### Data provided
----------------------------------------

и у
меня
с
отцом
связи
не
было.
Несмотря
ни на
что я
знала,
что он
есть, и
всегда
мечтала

----------------------------------------

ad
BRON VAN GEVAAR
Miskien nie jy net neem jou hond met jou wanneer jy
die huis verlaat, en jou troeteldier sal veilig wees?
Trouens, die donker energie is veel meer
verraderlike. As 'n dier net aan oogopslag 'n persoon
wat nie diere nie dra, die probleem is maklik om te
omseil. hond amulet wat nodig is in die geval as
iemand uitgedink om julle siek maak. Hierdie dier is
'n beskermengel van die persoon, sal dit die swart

----------------------------------------

### The problem
For each line in the records that holds "hond", show that line as it stands.

### Output of the task
Miskien nie jy net neem jou hond met jou wanneer jy
omseil. hond amulet wat nodig is in die geval as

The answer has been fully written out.